Ahead of this year’s LSO Discovery Showcase, 'One Night, One Thousand Stories', Ife and Ken talk about how they’ve created music for the show and what Digital Technology Group has made possible.
Introducing Ife …
The piece starts with the orchestra playing Scheherazade – strings and trumpets – then that gets mixed with a sort of trap beat; hi-hats, snares and 808 rhythms. There are samples from recordings, and sequenced strings. There might be some live mixing on the night.
It has to do with a genie. In the story, the king is overthrown by the vizier. He’s thrown out of the city, he becomes blind. A genie comes when he’s at his lowest, to give him advice and tell him to fight for his crown. He gets pumped up! The story’s dark, so there are falling patterns played low by the strings, and on top of this there'll be solos … a cello, and a singer on stage.
I started wanting to make music when I got into hip hop with my friend Jason. He introduced me to Kool G Rap, Tupac and Biggie. 80s and 90s Hip Hop – I’d always heard it but then I got in deep. Growing up I heard the music my family listened to, 80s R’n’B, rock and funk, and off of that listened to psychedelic rock and funk; Marvin Gaye, James Brown, MJ too.

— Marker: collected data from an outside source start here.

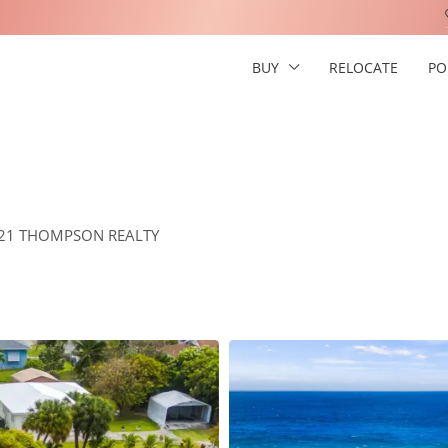
BUY
RELOCATE
PO
Y 21 THOMPSON REALTY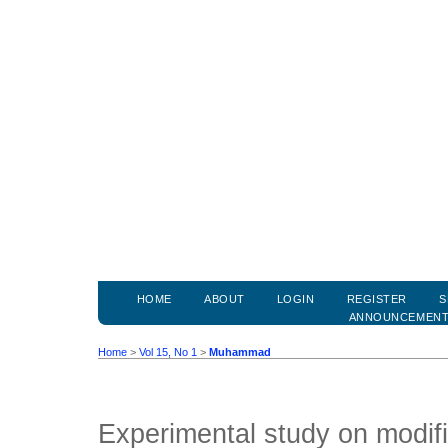
HOME
ABOUT
LOGIN
REGISTER
S
ANNOUNCEMEN
Home
>
Vol 15, No 1
>
Muhammad
Experimental study on modi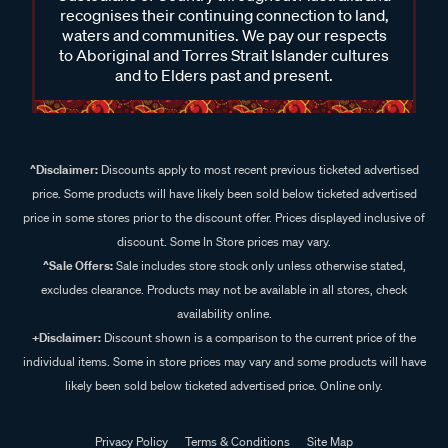
recognises their continuing connection to land,
waters and communities. We pay our respects
to Aboriginal and Torres Strait Islander cultures
and to Elders past and present.
^Disclaimer:
Discounts apply to most recent previous ticketed advertised
price. Some products will have likely been sold below ticketed advertised
price in some stores prior to the discount offer. Prices displayed inclusive of
discount. Some In Store prices may vary.
^Sale Offers:
Sale includes store stock only unless otherwise stated,
excludes clearance. Products may not be available in all stores, check
availability online.
+Disclaimer:
Discount shown is a comparison to the current price of the
individual items. Some in store prices may vary and some products will have
likely been sold below ticketed advertised price. Online only.
Privacy Policy
Terms & Conditions
Site Map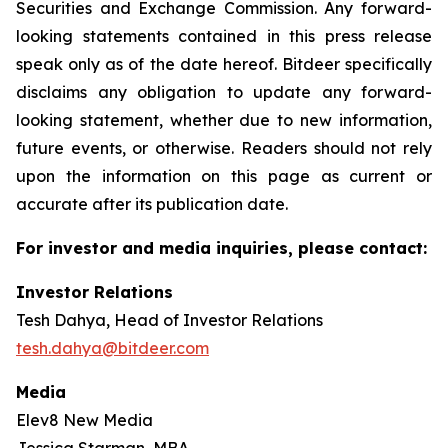
Securities and Exchange Commission. Any forward-
looking statements contained in this press release
speak only as of the date hereof. Bitdeer specifically
disclaims any obligation to update any forward-
looking statement, whether due to new information,
future events, or otherwise. Readers should not rely
upon the information on this page as current or
accurate after its publication date.
For investor and media inquiries, please contact:
Investor Relations
Tesh Dahya, Head of Investor Relations
tesh.dahya@bitdeer.com
Media
Elev8 New Media
Jessica Starman, MBA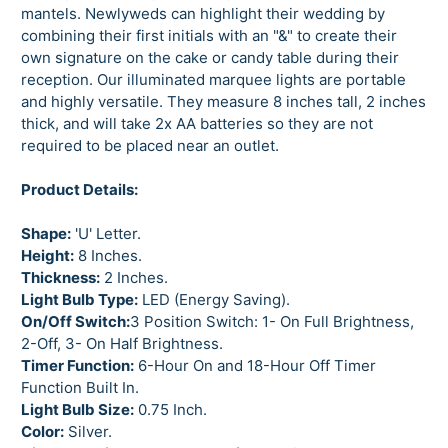
mantels. Newlyweds can highlight their wedding by
combining their first initials with an "&" to create their
own signature on the cake or candy table during their
reception. Our illuminated marquee lights are portable
and highly versatile. They measure 8 inches tall, 2 inches
thick, and will take 2x AA batteries so they are not
required to be placed near an outlet.
Product Details:
Shape:
'U' Letter.
Height:
8 Inches.
Thickness:
2 Inches.
Light Bulb Type:
LED (Energy Saving).
On/Off Switch:
3 Position Switch: 1- On Full Brightness,
2-Off, 3- On Half Brightness.
Timer Function:
6-Hour On and 18-Hour Off Timer
Function Built In.
Light Bulb Size:
0.75 Inch.
Color:
Silver.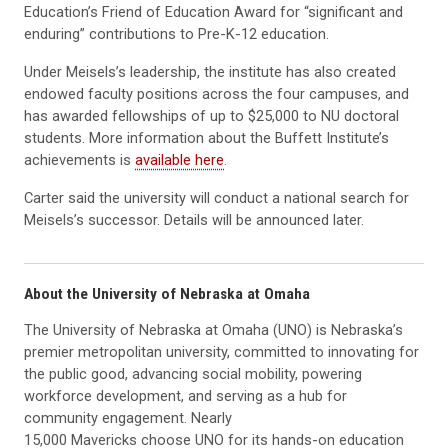
Education’s Friend of Education Award for “significant and
enduring” contributions to Pre-K-12 education.
Under Meisels’s leadership, the institute has also created
endowed faculty positions across the four campuses, and
has awarded fellowships of up to $25,000 to NU doctoral
students. More information about the Buffett Institute’s
achievements is
available here
.
Carter said the university will conduct a national search for
Meisels’s successor. Details will be announced later.
About the University of Nebraska at Omaha
The University of Nebraska at Omaha (UNO) is Nebraska’s
premier metropolitan university, committed to innovating for
the public good, advancing social mobility, powering
workforce development, and serving as a hub for
community engagement. Nearly
15,000 Mavericks choose UNO for its hands-on education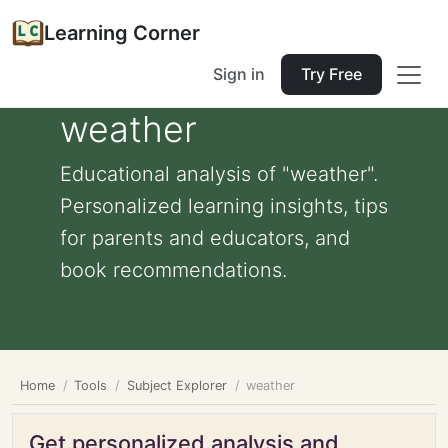
Learning Corner
Sign in
Try Free
weather
Educational analysis of "weather".
Personalized learning insights, tips
for parents and educators, and
book recommendations.
Home
Tools
Subject Explorer
weather
Get personalized analysis and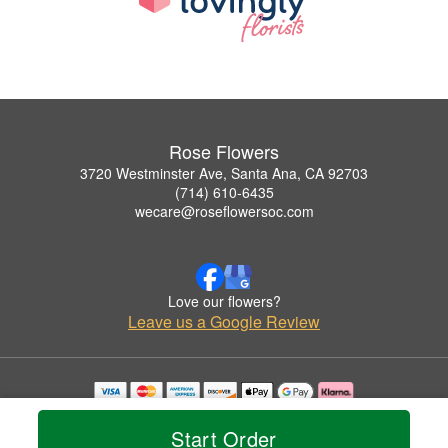
Rose Flowers
3720 Westminster Ave, Santa Ana, CA 92703
(714) 610-6435
wecare@roseflowersoc.com
Love our flowers?
Leave us a Google Review
Copyrighted images herein are used with permission by Rose Flowers.
© 2026 All Rights Reserved.
Start Order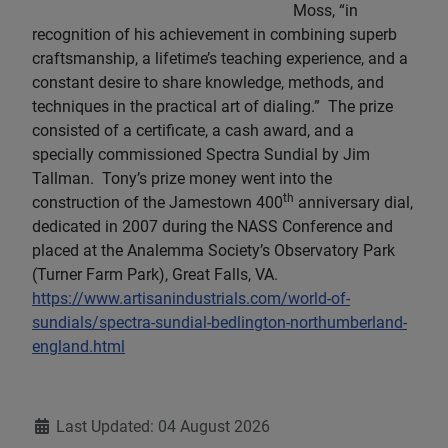
Moss, “in
recognition of his achievement in combining superb
craftsmanship, a lifetime’s teaching experience, and a
constant desire to share knowledge, methods, and
techniques in the practical art of dialing.” The prize
consisted of a certificate, a cash award, and a
specially commissioned Spectra Sundial by Jim
Tallman. Tony’s prize money went into the
th
construction of the Jamestown 400
anniversary dial,
dedicated in 2007 during the NASS Conference and
placed at the Analemma Society’s Observatory Park
(Turner Farm Park), Great Falls, VA.
https://www.artisanindustrials.com/world-of-
sundials/spectra-sundial-bedlington-northumberland-
england.html
Details
Last Updated: 04 August 2026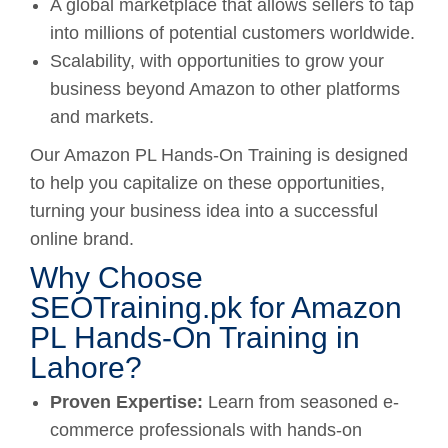
A global marketplace that allows sellers to tap
into millions of potential customers worldwide.
Scalability, with opportunities to grow your
business beyond Amazon to other platforms
and markets.
Our Amazon PL Hands-On Training is designed
to help you capitalize on these opportunities,
turning your business idea into a successful
online brand.
Why Choose
SEOTraining.pk for Amazon
PL Hands-On Training in
Lahore?
Proven Expertise:
Learn from seasoned e-
commerce professionals with hands-on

What's good about DTG? It’s quality
When I listen to today’s rappers, like Kendrick, Kanye and Skepta, what’s great is how they combine lyrics that mean something with experimental production, and stay authentic. Especially Skepta’s albums like Konnichiwa and Blacklisted – it sounds like London. The kind of music I’m making is Afro House and Afrobeats. Also Latin stuff, mixing R’n’B, Hip Hop and Bossa Nova.
What's good about DTG? It’s quality – the equipment, the staff, the performance opportunities. I’ve been part of DTG since late 2016. It’s been really beneficial to me. It challenges you to step up your artistry.
Introducing Ken …
I was asked if I could write a piece to go between the third and fourth movements of Scheherazade. I listened to the whole piece and I chose a dramatic section to recreate in my own style. I thought it could be about a chase, and it's written in the form of a song (without words).
The piece is for guitar, drums, bass, trumpet and marimba. The rhythm section was recorded live, the rest is synthesised with Logic. It opens with the main riff, getting bigger and bigger, then this cut to a more calm verse section – like half-time – then to get back to the main theme there’s a crescendo, then the big finish. The challenge was writing something short which still felt finished and complete.
I’ve been part of DTG for a few years. Maybe even four. It’s been a really good learning environment, the support is amazing, and it’s free. It’s hard to put across what DTG is from just its name. What mattered to me was to have a place to rehearse, make recordings and get feedback.